Sinclair Lewis was born on February 7th, 1885 in the small town of Sauk Centre Minnesota as the youngest member in a family of three boys. His father, like the protagonist of the Arrowsmith, was a doctor who had amassed a reasonable fortune and believed in the ethics of rules and hard work, which later displayed itself in Lewis' writing habits. Lewis, when writing a novel, always maintained a rigid writing schedule that consisted of long hours and much determination.
As a boy, growing up in Sauk Centre, Lewis was bookish and somewhat awkward, though not all-together unpopular in high school. His town of Sauk Centre appears over and over again in Lewis' satire of provincial small-town American life, as seen for instance, in Main Street, Lewis' first major success. Sauk Centre also shows itself in the form of Wheatsylvania in Arrowsmith. And, although Martin Arrowsmith, the protagonist of the novel, is more of a laboratory scientist than a physician, Lewis has Martin become the small-town doctor his father had been, if only for a while.
Lewis graduated from high school in 1902 and went to Oberlin for a year in preparation for Yale.

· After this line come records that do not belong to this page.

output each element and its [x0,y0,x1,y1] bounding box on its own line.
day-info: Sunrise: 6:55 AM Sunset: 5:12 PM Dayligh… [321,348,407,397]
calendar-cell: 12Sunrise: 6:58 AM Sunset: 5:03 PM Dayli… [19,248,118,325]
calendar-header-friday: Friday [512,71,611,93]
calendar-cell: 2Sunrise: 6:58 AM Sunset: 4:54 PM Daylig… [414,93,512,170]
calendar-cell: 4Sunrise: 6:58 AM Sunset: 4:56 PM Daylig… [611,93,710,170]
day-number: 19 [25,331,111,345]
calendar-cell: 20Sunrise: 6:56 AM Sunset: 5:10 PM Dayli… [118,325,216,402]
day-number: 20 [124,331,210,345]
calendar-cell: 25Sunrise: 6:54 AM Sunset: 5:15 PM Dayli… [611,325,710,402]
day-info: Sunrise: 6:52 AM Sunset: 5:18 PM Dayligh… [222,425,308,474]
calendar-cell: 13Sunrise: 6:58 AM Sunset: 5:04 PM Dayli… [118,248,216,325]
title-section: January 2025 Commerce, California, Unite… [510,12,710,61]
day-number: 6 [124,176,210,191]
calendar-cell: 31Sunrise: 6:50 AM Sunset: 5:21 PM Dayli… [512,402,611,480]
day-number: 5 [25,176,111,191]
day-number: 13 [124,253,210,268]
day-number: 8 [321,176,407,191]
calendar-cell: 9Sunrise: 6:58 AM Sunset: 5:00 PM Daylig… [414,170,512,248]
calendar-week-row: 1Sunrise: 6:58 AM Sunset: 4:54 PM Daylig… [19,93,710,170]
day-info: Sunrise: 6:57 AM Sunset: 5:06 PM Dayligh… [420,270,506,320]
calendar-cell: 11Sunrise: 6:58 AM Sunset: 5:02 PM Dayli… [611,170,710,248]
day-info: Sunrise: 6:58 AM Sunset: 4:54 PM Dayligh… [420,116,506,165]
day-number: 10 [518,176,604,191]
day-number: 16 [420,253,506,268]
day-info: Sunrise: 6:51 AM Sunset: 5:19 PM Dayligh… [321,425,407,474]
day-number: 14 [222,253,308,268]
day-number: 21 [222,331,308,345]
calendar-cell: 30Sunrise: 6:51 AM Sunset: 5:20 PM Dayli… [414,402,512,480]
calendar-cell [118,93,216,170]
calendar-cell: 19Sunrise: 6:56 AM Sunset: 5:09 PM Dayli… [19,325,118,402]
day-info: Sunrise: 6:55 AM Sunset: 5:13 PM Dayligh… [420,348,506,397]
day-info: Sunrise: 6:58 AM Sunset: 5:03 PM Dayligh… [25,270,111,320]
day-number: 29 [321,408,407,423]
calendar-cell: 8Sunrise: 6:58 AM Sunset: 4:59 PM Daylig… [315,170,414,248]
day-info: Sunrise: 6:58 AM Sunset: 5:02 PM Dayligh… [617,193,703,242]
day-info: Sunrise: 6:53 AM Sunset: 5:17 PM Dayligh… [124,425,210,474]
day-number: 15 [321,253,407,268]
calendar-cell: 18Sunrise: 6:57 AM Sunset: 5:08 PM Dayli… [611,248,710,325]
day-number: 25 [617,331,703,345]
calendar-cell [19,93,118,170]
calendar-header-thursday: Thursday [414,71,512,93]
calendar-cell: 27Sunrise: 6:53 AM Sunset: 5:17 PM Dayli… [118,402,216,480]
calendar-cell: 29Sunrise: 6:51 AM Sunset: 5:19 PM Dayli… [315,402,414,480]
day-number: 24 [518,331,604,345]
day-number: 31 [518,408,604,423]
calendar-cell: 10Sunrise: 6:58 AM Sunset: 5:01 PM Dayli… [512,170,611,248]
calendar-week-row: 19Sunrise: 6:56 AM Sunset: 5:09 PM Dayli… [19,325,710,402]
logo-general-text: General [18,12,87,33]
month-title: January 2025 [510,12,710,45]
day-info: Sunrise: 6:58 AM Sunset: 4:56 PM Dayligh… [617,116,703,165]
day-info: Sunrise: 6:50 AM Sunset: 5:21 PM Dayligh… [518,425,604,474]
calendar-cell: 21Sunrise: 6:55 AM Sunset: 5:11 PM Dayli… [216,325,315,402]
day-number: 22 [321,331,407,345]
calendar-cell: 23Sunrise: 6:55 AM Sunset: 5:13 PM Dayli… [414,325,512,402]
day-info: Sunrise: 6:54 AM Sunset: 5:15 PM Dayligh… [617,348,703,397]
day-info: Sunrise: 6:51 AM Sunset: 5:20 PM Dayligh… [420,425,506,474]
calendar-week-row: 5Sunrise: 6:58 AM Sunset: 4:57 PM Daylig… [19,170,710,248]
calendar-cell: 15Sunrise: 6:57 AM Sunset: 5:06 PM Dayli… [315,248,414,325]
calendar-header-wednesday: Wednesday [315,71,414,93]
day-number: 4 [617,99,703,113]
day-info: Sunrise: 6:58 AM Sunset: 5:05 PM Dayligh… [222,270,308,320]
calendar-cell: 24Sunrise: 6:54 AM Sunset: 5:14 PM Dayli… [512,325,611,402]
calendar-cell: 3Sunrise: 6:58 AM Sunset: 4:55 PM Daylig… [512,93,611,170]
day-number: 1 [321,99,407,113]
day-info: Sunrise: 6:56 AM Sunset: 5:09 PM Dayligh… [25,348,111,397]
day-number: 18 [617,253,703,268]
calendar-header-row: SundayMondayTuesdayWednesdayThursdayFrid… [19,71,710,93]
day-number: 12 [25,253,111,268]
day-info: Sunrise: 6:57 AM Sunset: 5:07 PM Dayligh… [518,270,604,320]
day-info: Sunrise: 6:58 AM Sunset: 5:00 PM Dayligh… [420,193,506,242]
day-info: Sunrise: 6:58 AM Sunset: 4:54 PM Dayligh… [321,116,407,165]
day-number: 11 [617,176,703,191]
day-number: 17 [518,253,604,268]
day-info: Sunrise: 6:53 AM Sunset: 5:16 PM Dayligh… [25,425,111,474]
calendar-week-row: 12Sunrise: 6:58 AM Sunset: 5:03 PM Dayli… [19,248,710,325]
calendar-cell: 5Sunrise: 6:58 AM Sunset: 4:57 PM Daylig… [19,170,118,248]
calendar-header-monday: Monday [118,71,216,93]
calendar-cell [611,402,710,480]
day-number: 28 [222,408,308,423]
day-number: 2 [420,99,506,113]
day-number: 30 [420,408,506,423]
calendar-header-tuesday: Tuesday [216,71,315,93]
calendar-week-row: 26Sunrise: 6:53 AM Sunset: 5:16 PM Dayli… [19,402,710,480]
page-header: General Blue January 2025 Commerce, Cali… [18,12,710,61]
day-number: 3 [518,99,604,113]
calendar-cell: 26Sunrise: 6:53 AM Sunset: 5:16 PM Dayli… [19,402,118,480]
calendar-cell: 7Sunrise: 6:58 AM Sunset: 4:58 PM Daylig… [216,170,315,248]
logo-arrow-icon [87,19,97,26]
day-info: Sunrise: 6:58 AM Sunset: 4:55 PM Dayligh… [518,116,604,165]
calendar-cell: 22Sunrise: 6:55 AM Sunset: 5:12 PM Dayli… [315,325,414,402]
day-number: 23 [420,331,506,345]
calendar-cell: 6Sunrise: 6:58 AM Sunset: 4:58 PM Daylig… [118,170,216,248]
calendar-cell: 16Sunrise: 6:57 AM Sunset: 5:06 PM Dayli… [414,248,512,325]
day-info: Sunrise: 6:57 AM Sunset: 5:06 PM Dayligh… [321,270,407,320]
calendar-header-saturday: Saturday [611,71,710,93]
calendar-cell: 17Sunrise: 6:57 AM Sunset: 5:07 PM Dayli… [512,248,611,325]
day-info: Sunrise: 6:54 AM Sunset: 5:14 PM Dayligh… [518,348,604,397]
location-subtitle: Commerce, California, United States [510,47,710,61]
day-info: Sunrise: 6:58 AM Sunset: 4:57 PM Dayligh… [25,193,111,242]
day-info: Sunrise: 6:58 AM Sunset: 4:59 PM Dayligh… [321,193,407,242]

During the fall of his senior year, Lewis left Yale and joined Upton Sinclair's writer/painter colony at Helicon Hall in Englewood, New Jersey, only to return to Yale and graduate in 1908. Between 1908–1915, Lewis traveled and held a number of freelance and editorial positions and published his first novel in 1912, entitled: Hike and the Aeroplane, under the pseudonym of Tom Graham. It is not until 1920, however, when Main Street was published, that Lewis becomes an established writer. After which, Lewis went on to write well-known and well-received novels like Babbitt and Arrowsmith. Arrowsmith is often said to be Lewis's best novel and is the novel for which he won the Pulitzer Prize—a prize which he declined because of the terms of the award. The Pulitzer was said to be given for the "wholesome atmosphere of American life," and Lewis, the Satirist of Modern America, was not about to accept such an ironic award. Nevertheless, Lewis was to go on and receive other honors and, in 1930, became the first American to win the Nobel Prize in literature.
After 1930, his novels declined, and, in 1951, Lewis died of heart disease in Rome. His ashes were buried in his small, American town of Sauk Centre, which he immortalized in love and hate.
It is interesting to note that Arrowsmith was published in the same year as F. Scott Fitzgerald's The Great Gatsby. However, Fitzgerald and Lewis could not be more different, although they wrote in and portrayed the same era. Both men lived in a world between wars and in between a post-war economic boom and The Great Depression, yet their portraits of America could not be more different. Lewis's world was not the "Jazz Age" of Fitzgerald's "roaring twenties" full of flappers and parties, it was that of the businessman, the doctor, the provincial man. Lewis was a romantic in many ways as well as a gifted satirist and realist. And, in many ways, Arrowsmith, when juxtaposed against Fitzgerald's world, is an optimistic novel, imbued with romance and a significant amount of faith in its protagonist, Martin Arrowsmith.